*Exercise requirements*. Where in the data below does the word "Issues" appear? Copy every line that has it.

(Stored items)
━━━
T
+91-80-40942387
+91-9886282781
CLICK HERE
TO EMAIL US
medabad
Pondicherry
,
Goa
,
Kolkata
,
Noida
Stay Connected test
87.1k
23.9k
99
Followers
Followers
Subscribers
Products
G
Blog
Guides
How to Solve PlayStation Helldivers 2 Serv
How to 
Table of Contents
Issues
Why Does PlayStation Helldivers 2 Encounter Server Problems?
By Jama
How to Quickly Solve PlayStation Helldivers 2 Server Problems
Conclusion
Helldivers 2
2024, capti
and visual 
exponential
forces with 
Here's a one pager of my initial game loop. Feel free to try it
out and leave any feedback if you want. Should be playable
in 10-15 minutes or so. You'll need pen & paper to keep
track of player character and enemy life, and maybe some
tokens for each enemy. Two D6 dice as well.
━━━
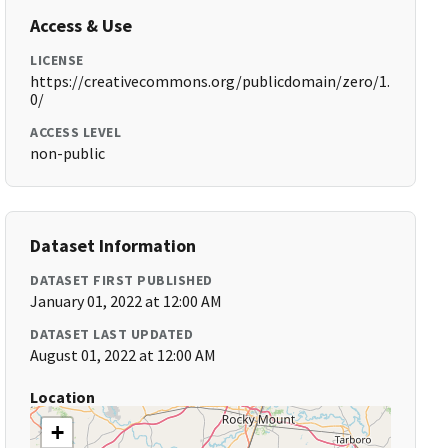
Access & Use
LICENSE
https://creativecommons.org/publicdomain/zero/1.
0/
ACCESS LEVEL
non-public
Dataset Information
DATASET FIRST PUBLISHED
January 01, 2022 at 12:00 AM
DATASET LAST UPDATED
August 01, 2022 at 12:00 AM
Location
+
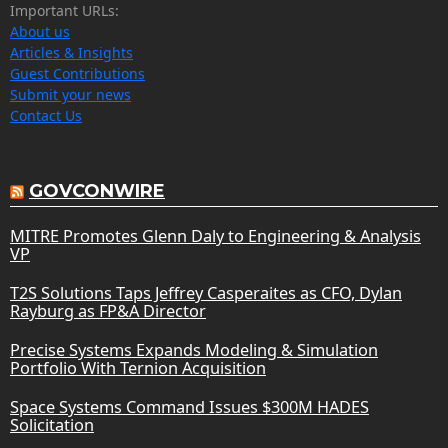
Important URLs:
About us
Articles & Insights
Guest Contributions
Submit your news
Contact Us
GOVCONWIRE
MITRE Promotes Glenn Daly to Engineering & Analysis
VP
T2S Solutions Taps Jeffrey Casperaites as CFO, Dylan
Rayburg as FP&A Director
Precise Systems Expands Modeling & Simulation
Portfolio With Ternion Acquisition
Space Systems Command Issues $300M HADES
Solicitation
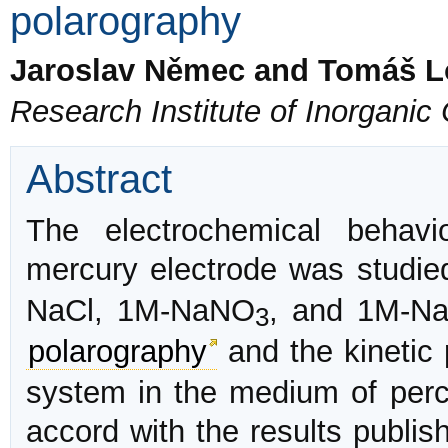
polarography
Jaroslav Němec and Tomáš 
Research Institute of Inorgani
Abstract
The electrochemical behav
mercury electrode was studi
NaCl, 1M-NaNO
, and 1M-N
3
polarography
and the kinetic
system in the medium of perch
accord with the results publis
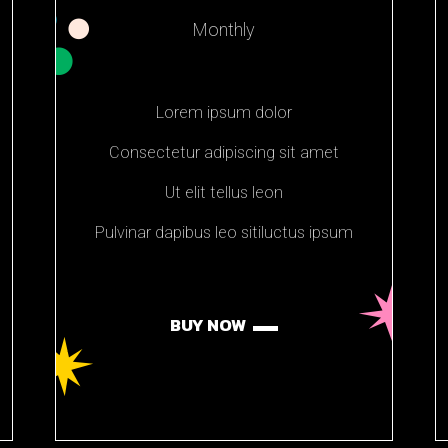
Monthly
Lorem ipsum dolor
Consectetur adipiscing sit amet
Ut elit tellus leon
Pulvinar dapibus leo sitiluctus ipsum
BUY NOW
━━━
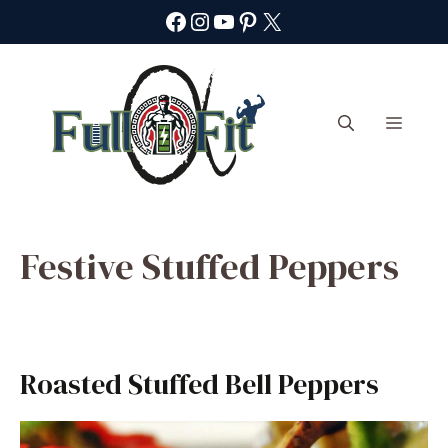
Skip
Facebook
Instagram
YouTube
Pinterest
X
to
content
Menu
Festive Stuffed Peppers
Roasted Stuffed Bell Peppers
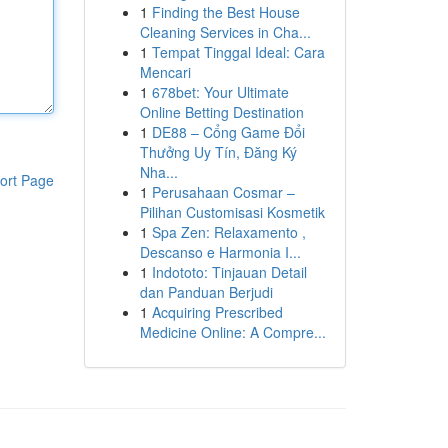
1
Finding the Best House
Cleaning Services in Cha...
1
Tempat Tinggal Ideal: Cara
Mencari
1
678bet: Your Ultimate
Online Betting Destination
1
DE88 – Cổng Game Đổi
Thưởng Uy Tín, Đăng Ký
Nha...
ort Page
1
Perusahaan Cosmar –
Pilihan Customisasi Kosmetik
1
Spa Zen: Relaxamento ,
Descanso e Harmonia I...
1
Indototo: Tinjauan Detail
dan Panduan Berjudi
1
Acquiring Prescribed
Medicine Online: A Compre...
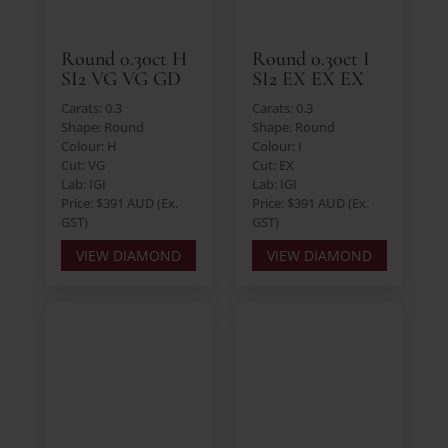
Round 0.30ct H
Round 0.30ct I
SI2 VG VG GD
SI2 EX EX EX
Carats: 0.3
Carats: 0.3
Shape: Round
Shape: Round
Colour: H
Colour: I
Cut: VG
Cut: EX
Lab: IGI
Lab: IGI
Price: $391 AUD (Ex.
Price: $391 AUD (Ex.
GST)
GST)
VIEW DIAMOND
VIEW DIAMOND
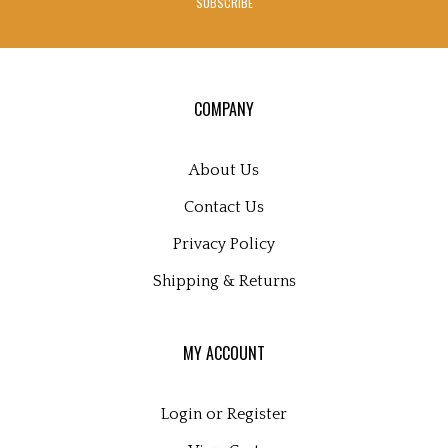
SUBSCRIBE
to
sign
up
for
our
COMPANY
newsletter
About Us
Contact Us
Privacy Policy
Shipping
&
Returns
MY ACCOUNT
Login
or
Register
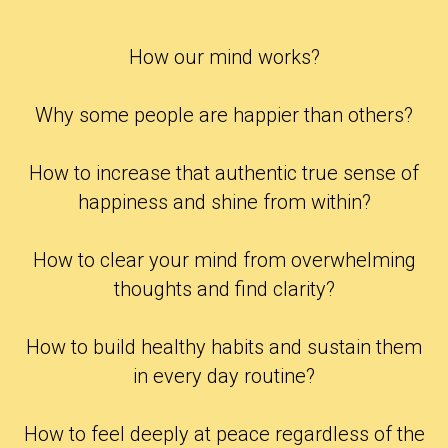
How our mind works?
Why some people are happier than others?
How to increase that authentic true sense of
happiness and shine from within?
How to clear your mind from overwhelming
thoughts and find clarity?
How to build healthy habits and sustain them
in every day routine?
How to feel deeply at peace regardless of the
━━━
*Answer for this exercise*.
Issues
Space Systems Command Issues $300M HADES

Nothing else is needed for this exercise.